* _ASSIGNMENT_: Copy out the data line by line exactly, from its start to the line bearing "лесничества. Жители...", inclusive.

* _MATERIAL FOR THIS TASK_:
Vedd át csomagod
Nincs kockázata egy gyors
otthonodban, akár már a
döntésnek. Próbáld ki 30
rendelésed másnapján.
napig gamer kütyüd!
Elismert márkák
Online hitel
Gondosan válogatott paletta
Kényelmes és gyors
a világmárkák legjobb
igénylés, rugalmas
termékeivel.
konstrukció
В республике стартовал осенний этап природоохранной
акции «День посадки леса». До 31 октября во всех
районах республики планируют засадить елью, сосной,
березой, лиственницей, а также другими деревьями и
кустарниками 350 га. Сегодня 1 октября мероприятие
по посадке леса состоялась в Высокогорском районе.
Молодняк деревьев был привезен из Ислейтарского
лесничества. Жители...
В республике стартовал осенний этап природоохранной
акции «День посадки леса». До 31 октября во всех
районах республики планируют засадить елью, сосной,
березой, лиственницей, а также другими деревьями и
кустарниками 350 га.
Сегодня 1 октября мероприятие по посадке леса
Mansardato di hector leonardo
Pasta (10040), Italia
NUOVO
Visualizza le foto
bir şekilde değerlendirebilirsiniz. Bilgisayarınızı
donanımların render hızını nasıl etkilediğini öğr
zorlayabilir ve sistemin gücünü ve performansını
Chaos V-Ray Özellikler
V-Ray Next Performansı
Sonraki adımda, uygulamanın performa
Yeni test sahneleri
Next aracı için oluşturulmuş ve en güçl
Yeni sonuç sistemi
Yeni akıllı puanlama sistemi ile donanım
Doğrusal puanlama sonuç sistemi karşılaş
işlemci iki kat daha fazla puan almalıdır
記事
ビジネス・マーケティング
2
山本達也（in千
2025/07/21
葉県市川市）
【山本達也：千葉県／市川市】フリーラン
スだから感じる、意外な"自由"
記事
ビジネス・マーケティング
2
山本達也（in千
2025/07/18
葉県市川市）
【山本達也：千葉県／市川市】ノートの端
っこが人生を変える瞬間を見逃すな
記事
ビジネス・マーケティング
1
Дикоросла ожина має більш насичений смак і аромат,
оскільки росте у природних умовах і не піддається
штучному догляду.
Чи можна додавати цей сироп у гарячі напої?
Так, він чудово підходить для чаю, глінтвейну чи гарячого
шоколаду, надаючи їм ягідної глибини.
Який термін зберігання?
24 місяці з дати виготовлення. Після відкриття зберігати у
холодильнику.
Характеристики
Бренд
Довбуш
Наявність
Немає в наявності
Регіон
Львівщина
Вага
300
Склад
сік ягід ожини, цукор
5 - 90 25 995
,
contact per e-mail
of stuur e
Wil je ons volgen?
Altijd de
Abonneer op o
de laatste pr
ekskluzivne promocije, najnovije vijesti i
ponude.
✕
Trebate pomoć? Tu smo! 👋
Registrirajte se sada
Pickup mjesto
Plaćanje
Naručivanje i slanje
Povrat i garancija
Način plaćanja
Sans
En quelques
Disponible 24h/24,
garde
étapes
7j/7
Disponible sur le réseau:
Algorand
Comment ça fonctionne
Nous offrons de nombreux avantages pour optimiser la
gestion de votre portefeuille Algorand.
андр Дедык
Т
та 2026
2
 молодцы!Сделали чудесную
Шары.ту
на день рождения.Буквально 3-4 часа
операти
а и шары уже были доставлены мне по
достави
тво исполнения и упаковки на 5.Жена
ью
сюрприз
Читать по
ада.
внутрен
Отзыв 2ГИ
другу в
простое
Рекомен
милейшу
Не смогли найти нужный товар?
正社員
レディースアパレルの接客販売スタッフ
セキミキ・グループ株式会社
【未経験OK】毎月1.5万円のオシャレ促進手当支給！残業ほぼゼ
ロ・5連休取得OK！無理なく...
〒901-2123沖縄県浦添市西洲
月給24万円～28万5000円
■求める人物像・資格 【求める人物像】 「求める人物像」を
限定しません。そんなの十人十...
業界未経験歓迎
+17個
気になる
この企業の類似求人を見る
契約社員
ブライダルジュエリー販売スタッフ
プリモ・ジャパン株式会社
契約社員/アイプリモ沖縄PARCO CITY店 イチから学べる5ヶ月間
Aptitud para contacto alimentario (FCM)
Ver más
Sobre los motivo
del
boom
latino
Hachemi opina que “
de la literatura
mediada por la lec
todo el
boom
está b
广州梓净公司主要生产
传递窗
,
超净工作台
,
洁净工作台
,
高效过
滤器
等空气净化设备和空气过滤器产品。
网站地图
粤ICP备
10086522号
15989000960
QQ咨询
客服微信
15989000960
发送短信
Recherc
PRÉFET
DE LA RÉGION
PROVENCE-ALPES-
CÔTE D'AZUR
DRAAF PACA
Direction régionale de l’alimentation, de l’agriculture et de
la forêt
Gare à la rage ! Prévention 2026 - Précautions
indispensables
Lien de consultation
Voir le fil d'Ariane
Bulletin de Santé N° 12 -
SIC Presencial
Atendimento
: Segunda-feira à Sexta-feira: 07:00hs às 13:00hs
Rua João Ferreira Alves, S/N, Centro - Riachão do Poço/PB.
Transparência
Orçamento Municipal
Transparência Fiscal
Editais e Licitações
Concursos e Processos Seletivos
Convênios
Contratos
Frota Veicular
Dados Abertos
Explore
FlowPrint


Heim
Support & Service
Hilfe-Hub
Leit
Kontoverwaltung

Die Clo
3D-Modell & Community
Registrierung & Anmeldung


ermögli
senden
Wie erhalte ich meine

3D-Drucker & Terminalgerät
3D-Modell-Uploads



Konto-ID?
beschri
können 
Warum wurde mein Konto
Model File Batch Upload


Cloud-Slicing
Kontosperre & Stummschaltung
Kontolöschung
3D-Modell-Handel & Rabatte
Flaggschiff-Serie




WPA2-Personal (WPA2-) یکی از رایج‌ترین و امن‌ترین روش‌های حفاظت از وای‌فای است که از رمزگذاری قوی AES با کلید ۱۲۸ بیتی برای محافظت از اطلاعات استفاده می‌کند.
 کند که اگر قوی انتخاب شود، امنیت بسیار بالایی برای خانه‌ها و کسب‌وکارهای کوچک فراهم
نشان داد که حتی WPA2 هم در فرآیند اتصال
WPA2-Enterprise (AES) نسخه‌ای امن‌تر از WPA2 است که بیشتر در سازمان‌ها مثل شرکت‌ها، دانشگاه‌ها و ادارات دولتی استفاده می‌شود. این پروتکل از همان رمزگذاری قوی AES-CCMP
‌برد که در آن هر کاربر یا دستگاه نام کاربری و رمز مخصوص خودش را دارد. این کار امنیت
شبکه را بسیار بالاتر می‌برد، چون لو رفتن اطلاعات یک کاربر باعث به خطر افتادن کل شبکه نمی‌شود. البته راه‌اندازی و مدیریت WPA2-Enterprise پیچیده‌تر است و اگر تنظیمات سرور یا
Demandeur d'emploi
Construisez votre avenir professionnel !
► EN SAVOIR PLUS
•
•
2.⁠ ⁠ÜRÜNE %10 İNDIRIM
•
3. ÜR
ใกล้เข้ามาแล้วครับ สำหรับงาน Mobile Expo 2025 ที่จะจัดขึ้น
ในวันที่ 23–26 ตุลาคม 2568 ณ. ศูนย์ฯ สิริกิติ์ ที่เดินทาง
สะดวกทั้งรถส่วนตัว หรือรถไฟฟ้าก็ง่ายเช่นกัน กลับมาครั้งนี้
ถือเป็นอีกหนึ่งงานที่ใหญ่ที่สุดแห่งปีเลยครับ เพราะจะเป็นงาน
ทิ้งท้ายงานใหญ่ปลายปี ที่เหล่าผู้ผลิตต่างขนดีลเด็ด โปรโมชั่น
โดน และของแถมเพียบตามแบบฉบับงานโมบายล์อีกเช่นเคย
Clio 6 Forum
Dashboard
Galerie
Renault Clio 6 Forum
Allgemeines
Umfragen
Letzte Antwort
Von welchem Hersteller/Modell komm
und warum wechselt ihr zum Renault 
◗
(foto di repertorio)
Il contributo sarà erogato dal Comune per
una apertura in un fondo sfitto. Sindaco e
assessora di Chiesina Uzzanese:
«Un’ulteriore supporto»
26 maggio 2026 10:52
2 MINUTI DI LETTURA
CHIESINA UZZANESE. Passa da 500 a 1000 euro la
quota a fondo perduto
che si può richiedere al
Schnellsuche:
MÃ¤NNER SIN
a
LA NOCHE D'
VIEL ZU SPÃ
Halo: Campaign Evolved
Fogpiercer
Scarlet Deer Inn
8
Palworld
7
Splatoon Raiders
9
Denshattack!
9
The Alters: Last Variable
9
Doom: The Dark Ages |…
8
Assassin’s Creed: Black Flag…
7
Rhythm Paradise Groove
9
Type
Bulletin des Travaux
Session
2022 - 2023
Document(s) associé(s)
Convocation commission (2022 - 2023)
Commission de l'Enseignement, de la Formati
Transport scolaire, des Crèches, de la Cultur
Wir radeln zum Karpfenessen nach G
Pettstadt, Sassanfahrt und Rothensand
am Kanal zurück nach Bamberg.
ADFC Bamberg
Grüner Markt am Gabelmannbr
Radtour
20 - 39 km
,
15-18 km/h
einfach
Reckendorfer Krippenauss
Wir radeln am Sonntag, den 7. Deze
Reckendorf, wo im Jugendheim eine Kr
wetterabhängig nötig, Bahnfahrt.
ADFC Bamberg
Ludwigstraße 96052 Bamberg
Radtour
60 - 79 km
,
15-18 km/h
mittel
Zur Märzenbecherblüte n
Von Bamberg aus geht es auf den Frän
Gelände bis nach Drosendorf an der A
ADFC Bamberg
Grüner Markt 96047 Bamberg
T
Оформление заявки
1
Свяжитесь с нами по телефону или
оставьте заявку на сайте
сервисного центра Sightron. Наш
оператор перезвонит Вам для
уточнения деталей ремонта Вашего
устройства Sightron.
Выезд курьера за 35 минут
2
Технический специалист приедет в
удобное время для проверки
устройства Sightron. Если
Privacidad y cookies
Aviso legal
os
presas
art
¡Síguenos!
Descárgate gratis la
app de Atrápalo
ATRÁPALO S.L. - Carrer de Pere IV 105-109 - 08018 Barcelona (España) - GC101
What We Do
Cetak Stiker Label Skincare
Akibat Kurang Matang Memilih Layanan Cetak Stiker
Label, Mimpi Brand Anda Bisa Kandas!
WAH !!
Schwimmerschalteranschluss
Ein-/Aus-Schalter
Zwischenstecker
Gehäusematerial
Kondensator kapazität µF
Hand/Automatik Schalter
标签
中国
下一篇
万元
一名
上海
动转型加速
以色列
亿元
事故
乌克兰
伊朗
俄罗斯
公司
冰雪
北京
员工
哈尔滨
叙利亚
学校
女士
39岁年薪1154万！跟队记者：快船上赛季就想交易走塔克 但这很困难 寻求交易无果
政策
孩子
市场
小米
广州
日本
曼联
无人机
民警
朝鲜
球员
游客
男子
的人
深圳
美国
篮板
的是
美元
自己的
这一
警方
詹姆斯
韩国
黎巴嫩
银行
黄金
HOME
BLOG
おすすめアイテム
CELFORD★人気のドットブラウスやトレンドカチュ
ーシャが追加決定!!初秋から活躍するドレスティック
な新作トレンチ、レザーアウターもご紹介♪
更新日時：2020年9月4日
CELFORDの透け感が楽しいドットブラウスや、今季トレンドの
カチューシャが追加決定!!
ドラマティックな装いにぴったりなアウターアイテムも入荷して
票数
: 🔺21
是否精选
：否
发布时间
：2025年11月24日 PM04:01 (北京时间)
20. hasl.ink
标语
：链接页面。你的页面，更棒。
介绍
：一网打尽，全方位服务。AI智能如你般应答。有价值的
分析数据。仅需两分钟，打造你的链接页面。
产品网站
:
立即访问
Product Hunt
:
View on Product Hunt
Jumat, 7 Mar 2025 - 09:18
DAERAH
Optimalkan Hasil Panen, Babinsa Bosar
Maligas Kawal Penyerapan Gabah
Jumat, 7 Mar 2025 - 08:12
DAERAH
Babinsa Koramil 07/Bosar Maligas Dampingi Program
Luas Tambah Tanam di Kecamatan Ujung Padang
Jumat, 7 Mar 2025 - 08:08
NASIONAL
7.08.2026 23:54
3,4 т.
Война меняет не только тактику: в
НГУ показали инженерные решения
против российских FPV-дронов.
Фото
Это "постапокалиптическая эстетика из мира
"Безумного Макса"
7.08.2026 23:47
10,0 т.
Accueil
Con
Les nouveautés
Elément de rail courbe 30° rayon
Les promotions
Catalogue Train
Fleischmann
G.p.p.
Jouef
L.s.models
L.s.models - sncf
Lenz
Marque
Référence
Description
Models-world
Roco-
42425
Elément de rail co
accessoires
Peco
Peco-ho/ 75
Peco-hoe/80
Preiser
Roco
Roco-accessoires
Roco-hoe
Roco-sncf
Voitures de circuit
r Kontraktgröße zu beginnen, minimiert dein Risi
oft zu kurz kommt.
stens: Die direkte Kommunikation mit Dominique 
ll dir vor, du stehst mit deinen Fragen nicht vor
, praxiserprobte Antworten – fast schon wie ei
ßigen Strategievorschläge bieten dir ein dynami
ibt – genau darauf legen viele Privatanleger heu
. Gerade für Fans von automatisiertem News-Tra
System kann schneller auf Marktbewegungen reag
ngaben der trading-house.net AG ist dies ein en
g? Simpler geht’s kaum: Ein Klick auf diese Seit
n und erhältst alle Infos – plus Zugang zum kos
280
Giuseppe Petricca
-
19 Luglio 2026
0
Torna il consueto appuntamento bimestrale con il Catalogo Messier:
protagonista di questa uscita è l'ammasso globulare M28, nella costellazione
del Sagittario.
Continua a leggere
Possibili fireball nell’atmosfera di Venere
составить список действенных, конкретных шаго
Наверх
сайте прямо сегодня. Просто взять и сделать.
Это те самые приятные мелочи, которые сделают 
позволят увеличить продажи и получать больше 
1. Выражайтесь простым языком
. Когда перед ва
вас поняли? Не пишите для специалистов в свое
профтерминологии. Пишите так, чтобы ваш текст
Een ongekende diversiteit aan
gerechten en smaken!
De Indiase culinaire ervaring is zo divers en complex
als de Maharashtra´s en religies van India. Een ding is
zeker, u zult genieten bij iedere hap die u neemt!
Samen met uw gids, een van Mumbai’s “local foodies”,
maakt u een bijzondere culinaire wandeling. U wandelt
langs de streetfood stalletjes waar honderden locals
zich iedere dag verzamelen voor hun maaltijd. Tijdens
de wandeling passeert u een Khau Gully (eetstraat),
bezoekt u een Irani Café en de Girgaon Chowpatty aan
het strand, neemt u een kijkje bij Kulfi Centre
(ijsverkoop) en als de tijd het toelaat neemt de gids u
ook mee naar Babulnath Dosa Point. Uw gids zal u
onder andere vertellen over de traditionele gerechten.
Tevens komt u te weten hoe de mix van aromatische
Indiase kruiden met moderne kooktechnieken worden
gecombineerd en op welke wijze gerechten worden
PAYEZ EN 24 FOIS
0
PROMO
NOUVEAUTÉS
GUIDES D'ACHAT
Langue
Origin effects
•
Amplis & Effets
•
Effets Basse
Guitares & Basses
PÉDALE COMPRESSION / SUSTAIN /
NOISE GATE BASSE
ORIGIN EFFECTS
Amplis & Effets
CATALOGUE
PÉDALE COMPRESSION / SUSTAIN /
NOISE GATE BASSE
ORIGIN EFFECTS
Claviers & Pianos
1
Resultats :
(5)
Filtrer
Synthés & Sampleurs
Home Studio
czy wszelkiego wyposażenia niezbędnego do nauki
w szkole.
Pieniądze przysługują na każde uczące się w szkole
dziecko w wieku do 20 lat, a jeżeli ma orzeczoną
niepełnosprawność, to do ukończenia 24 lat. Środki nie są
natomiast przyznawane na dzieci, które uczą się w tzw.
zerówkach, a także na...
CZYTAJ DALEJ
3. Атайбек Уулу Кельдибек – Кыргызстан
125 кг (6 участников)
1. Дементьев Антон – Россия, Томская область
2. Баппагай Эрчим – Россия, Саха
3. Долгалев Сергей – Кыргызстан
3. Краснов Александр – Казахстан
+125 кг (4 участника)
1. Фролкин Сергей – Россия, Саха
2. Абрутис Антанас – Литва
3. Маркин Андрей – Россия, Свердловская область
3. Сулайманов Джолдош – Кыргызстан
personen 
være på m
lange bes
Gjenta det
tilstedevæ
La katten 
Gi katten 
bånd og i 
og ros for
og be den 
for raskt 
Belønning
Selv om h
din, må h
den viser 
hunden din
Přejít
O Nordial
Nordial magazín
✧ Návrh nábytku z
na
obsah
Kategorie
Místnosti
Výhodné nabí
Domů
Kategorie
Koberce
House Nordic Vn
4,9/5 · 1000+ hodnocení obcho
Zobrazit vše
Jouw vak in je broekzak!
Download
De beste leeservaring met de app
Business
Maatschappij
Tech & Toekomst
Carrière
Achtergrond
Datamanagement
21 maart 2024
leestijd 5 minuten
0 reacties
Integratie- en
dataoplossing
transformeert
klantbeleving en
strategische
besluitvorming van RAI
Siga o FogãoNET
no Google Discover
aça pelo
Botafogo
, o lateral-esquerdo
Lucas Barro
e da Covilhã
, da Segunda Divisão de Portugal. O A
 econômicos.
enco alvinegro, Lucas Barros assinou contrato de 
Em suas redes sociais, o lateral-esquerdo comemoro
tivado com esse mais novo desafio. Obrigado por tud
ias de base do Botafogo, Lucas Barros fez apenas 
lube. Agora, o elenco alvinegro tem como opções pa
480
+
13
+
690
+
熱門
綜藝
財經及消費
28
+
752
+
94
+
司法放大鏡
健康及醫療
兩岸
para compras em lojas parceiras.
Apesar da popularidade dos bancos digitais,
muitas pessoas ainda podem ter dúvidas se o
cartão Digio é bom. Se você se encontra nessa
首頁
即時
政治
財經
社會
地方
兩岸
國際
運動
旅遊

* _TASK ANSWER_:
Vedd át csomagod
Nincs kockázata egy gyors
otthonodban, akár már a
döntésnek. Próbáld ki 30
rendelésed másnapján.
napig gamer kütyüd!
Elismert márkák
Online hitel
Gondosan válogatott paletta
Kényelmes és gyors
a világmárkák legjobb
igénylés, rugalmas
termékeivel.
konstrukció
В республике стартовал осенний этап природоохранной
акции «День посадки леса». До 31 октября во всех
районах республики планируют засадить елью, сосной,
березой, лиственницей, а также другими деревьями и
кустарниками 350 га. Сегодня 1 октября мероприятие
по посадке леса состоялась в Высокогорском районе.
Молодняк деревьев был привезен из Ислейтарского
лесничества. Жители...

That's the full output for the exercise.